Saved data entries:
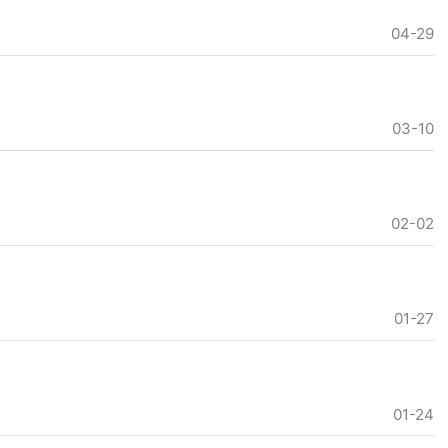
04-29
03-10
02-02
01-27
01-24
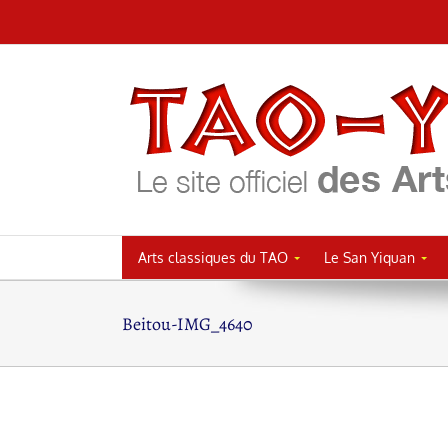
Passer
au
contenu
Arts classiques du TAO
Le San Yiquan
Beitou-IMG_4640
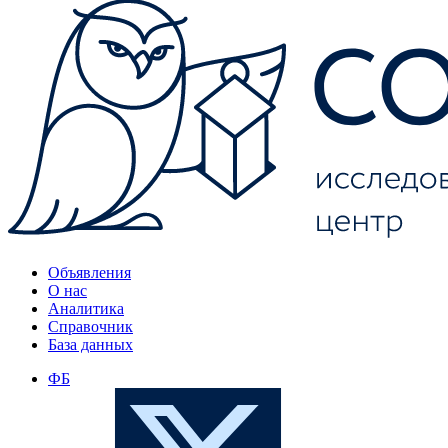
Объявления
О нас
Аналитика
Справочник
База данных
ФБ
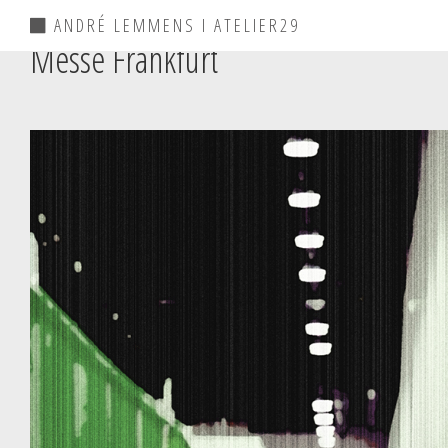
ANDRÉ LEMMENS I ATELIER29
Messe Frankfurt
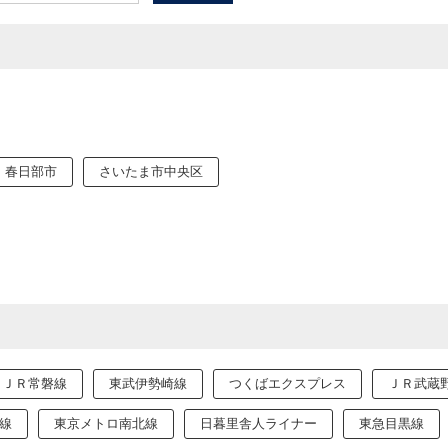
春日部市
さいたま市中央区
ＪＲ常磐線
東武伊勢崎線
つくばエクスプレス
ＪＲ武蔵
線
東京メトロ南北線
日暮里舎人ライナー
東急目黒線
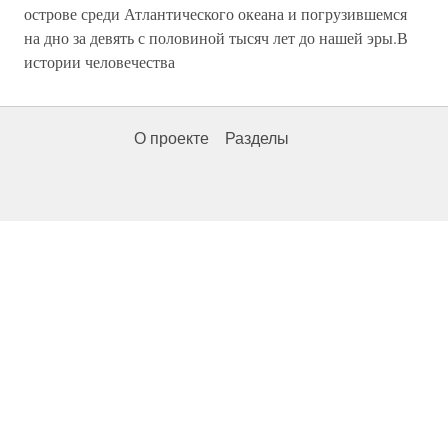
острове среди Атлантического океана и погрузившемся
на дно за девять с половиной тысяч лет до нашей эры.В
истории человечества
О проекте
Разделы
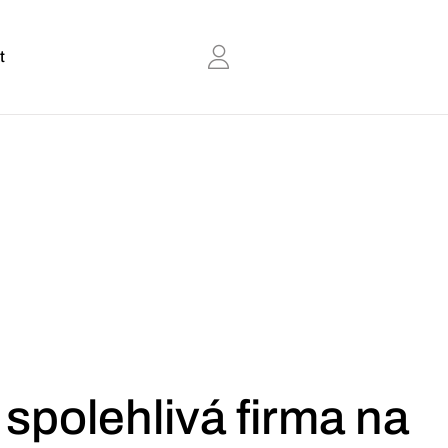
t
spolehlivá firma na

Your instructions: Print each record as it appears above, dropping every picture from the copy.

Exercise response:
04-29
03-10
02-02
01-27
01-24
Passer
au
contenu
Arts classiques du TAO
Le San Yiquan
Beitou-IMG_4640
Объявления
О нас
Аналитика
Справочник
База данных
ФБ
ANDRÉ LEMMENS I ATELIER29
Messe Frankfurt
春日部市
さいたま市中央区
ＪＲ常磐線
東武伊勢崎線
つくばエクスプレス
ＪＲ武蔵
線
東京メトロ南北線
日暮里舎人ライナー
東急目黒線
острове среди Атлантического океана и погрузившемся
на дно за девять с половиной тысяч лет до нашей эры.В
истории человечества
О проекте
Разделы
t
spolehlivá firma na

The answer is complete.